The couple eventually separates and Bekah closes the Sneeze 'n' Tone, which Novel reopens as The Gruel Inn Writer's Retreat. The paying writer-residents are offered a complimentary continental breakfast from Maura-Lee Snipes, owner of the Gruel Bakery and a former successful client of the Sneeze 'n' Tone. Maura-Lee is doing well with her specialty bread prepared with Jesus crust. But Novel hasn't the patience for these pseudo-writers, continental breakfast aside, and closes down the Writer's Retreat to live there himself, working on his autobiography...but that's another story.

When his writing experiment is less than successful, Novel accepts a position as the official Gruel Historian, working from his office at Gruel Normal School, a windowless silo filled with shelves of newspaper clippings. While doing his research, Novel addresses questions about Gruel that have nagged at his subconscious, but never imagines the whole picture. Then Bekah steps in, convincing her husband to protect his own self-interests.
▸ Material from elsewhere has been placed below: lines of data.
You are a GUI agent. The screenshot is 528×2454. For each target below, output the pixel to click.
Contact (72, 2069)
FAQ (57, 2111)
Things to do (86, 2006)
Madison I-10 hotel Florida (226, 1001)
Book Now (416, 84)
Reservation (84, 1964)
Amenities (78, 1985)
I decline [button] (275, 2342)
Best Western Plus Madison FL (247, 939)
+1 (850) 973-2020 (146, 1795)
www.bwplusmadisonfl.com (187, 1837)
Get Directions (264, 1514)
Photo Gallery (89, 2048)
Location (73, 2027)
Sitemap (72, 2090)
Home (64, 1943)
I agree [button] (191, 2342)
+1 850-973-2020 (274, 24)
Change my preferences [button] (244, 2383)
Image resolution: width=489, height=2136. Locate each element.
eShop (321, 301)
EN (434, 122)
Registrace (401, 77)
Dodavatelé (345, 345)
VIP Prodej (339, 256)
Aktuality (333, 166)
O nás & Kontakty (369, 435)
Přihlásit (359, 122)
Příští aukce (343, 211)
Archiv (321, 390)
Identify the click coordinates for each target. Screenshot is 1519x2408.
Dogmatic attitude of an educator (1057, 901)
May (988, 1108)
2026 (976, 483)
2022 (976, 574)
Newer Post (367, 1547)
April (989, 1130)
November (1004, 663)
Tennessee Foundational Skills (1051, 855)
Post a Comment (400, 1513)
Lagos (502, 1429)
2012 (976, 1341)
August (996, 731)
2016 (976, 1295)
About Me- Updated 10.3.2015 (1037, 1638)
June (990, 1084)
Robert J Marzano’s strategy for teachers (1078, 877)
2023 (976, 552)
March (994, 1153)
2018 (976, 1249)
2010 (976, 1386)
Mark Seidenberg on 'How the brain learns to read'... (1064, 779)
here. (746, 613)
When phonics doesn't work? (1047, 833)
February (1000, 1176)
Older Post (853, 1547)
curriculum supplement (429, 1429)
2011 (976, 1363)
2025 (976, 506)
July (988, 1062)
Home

There is a cast of characters in this book that would shake any family tree to its roots: Bekah's parents, wealthy entrepreneurs who engineer a constant supply of industrious orphans; Larry and Barry, the town housepainter-geniuses; and James and Joyce, Novels' adopted siblings. Then there is "Jeff the owner", proprietor of Roughhouse Billiards; Victor Dees of the Army Surplus store; Novel's pot-smoking, yoga-practicing parents, Ted and Olivia Akers, who believe themselves infertile, and a variety of inter-related families: "Your family should have named you Short Story, if anything, or Poem".

Novel is constantly distracted by a surplus of curiosity and paranoia concerning his Gruel neighbors, Singleton's protagonist the perfect foil for the quasi-nefarious dealings of Gruel, ever hopeful and disinclined to cynicism unless pushed to the edge of believability. It takes a vivid and warped imagination to create a tale with broad comic strokes, but more than enough humanity to make us root for these weirdos. Most families have skeletons in the family closet, but Singleton fearlessly rattles each and every one as they perform their macabre burlesque. Anything's possible in Gruel, South Carolina. Besides, any novel titled Novel, with a picture of a jackalope on the cover has to be worth the price of admission. Luan Gaines/2005.